The Trouble with Beef

cattle

Climate change has emerged as a “hot topic” in recent Presidential elections. Green-leaning candidates leverage the increased frequency and severity of weather incidents as proof sources that our planet is becoming increasingly less healthy. Most promote “clean energy” and call for reduced emissions from motor vehicles. According to the National Center for Biotechnology Information (NCBI), they should also promote increased consumption of plant-based foods to reduce our impact on the environment.

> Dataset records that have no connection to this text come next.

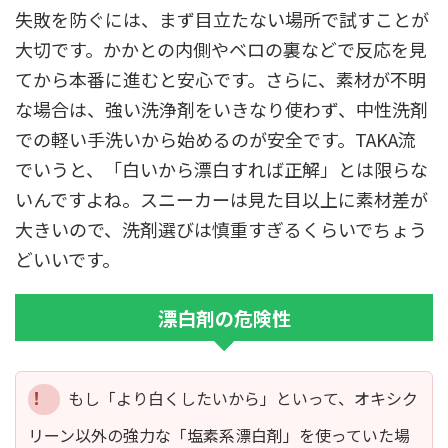
失敗を防ぐには、まず目立たない場所で試すことが
大切です。かかとの内側やベロの裏などで反応を見
てから本番に進むと安心です。さらに、素材が不明
な場合は、強い洗浄剤をいきなり使わず、中性洗剤
での軽い手洗いから始めるのが安全です。TAKA流
でいうと、「白いから漂白すれば正解」とは限らな
いんですよね。スニーカーは見た目以上に素材差が
大きいので、洗剤選びは慎重すぎるくらいでちょう
どいいです。
漂白剤の危険性
もし「より白くしたいから」といって、オキシク
リーン以外の強力な「塩素系漂白剤」を使っていた場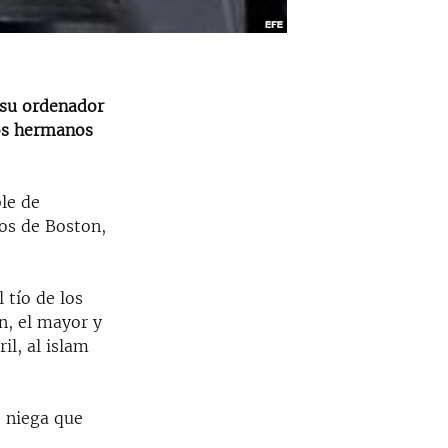
 su ordenador
los hermanos
le de
dos de Boston,
 tío de los
, el mayor y
il, al islam
" niega que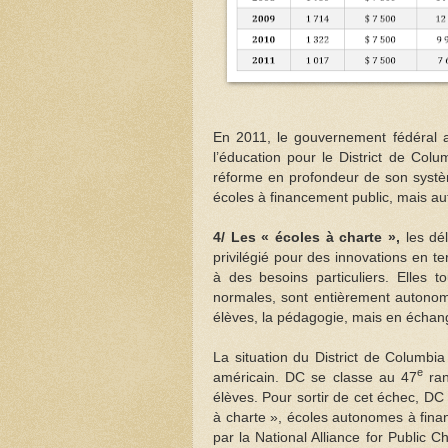
En 2011, le gouvernement fédéral 
l’éducation pour le District de Col
réforme en profondeur de son systè
écoles à financement public, mais a
4/ Les « écoles à charte »,
les dél
privilégié pour des innovations en 
à des besoins particuliers. Elles
normales, sont entièrement autonom
élèves, la pédagogie, mais en échan
La situation du District de Columbi
e
américain. DC se classe au 47
ran
élèves. Pour sortir de cet échec, DC
à charte », écoles autonomes à fina
par la National Alliance for Public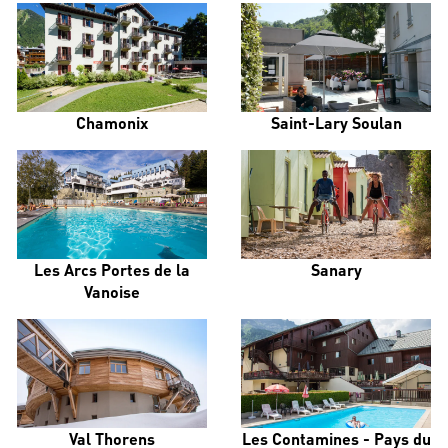
Chamonix
Saint-Lary Soulan
Les Arcs Portes de la
Sanary
Vanoise
Val Thorens
Les Contamines - Pays du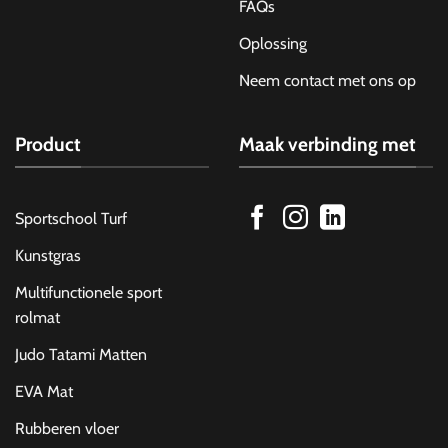
FAQs
Oplossing
Neem contact met ons op
Product
Maak verbinding met
Sportschool Turf
Kunstgras
Multifunctionele sport
rolmat
Judo Tatami Matten
EVA Mat
Rubberen vloer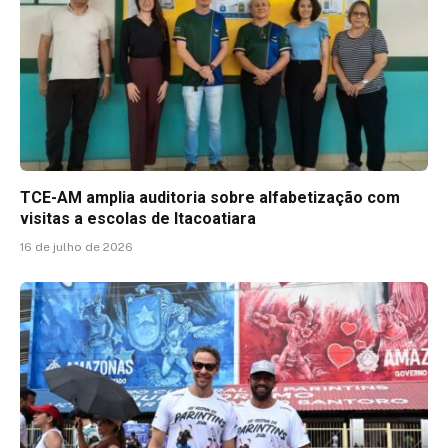
TCE-AM amplia auditoria sobre alfabetização com
visitas a escolas de Itacoatiara
16 de julho de 2026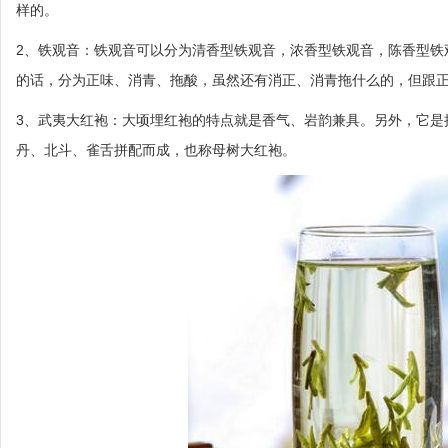
样的。
2、铁观音：铁观音可以分为清香型铁观音，浓香型铁观音，陈香型铁
的话，分为正味、消青、拖酸，虽然还有消正、消青拖什么的，但跟
3、武夷大红袍：大顷埋红袍的特点就是香气、岩韵兼具。另外，它是
丹、北斗、雀舌拼配而成，也称母树大红袍。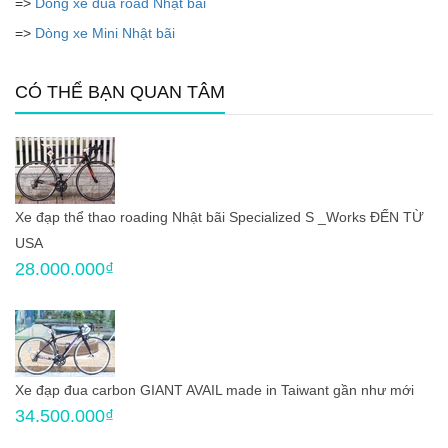
=>
Dòng xe đua road Nhật bãi
=>
Dòng xe Mini Nhật bãi
CÓ THỂ BẠN QUAN TÂM
Xe đạp thể thao roading Nhật bãi Specialized S _Works ĐẾN TỪ
USA
28.000.000₫
Xe đạp đua carbon GIANT AVAIL made in Taiwant gần như mới
34.500.000₫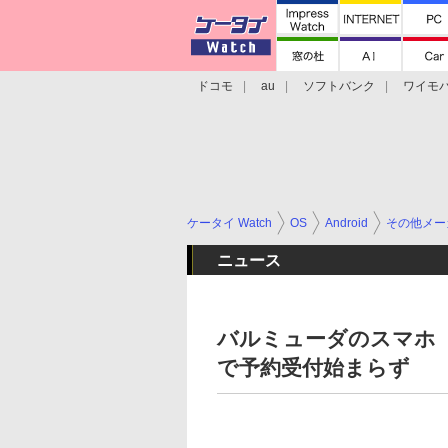
ドコモ
au
ソフトバンク
ワイモ
格安スマホ/SIMフリースマホ
周辺機器/
ケータイ Watch
OS
Android
その他メー
ニュース
バルミューダのスマホ「B
で予約受付始まらず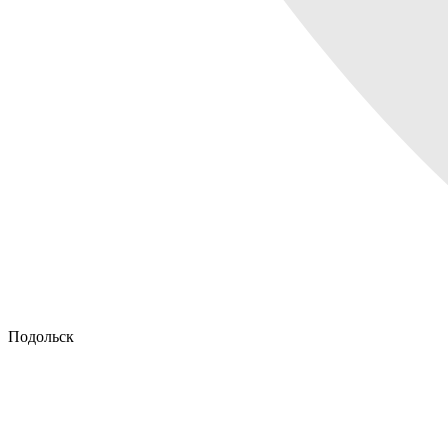
Подольск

The NCBI sounded alarm bells on the global livestock industry years ago. Here are some troublesome facts as presented in a report entitled Reducing the Environmental Impact of Dietary Choice:

  • Our global community uses 30% of its land to raise livestock. Deforestation to support animal habitats reduces biodiversity (on which human life depends) and negatively impacts freshwater supplies by increasing runoff.
  • We use 70% of our global agricultural land to produce livestock feed – typically corn, soybean meal, and grains. These crops consume millions of pounds of pesticide and billions of pounds of fertilizer.
  • It takes 11 times more fossil fuel and 100 times more water to produce protein from meat than an equivalent amount of vegetable-based protein.
  • Livestock accounts for 18% of total greenhouse emissions which include nitrous oxide, methane, carbon dioxide, and ammonia.
  • Livestock consume 8% of freshwater directly and thwart groundwater replenishment through soil compaction and degradation to the banks of waterways.
  • A vegan diet was determined to have the lowest environmental impact.

The Environmental Working Group’ report entitled Meat Eater’s Guide to Climate Change and Health doubled down on the environmental perils of meat consumption:

  • Lamb, beef, and cheese production generates the highest emissions. (Since beef produces milk and cheese, we need to cut back on those products as well as steaks, ribs, ground beef, et al.)
  • Beef generates more than twice the emissions of pork, nearly four times that of chicken, and more than 13 times that of vegetable proteins such as beans, lentils, and tofu.
  • In the U.S. alone, livestock generated three times the amount of manure (waste) as humans. While in theory it could be used as fertilizer, in practice it tends to simply pile up and pollute.
  • As of 2009, confined feeding operations have been responsible for damaging water supplies associated with 34,000 miles of rivers and 216,000 acres of lakes and reservoirs. (No doubt today’s figures would be even more eye-popping!)
  • Slaughterhouses dump vast quantities of pollutants into our waterways which contaminate our drinking water, kill fish, and create “dead zones.”
  • Widespread use of antibiotics on livestock promotes the development of resistant strains that threaten human life. Antibiotics prove necessary to minimize disease in overcrowded spaces. (As a side benefit, they promote growth, thereby improving profit margins.)
  • If everyone in the United States ate no cheese or meat once a week over the course of a year, it would have the equivalent impact of taking 7.6 million cars off the road.

Even though these findings call for us to reduce meat eating drastically, our dietary patterns are moving in the opposite direction. The NCBI reports that worldwide meat consumption tripled between 1971 and 2010 during which our population grew by only eighty-one percent.

If we take environmental scientists at their word, we cannot sustain our current eating habits. They exacerbate global warming, needlessly contribute to the degradation of the environment, and deplete nonrenewable resources. Given the eminent threat of food and water shortages, it makes no sense to stay this course.

When it costs so little, why not take the plunge and shift some or all the daily menu to more environmentally sensitive choices?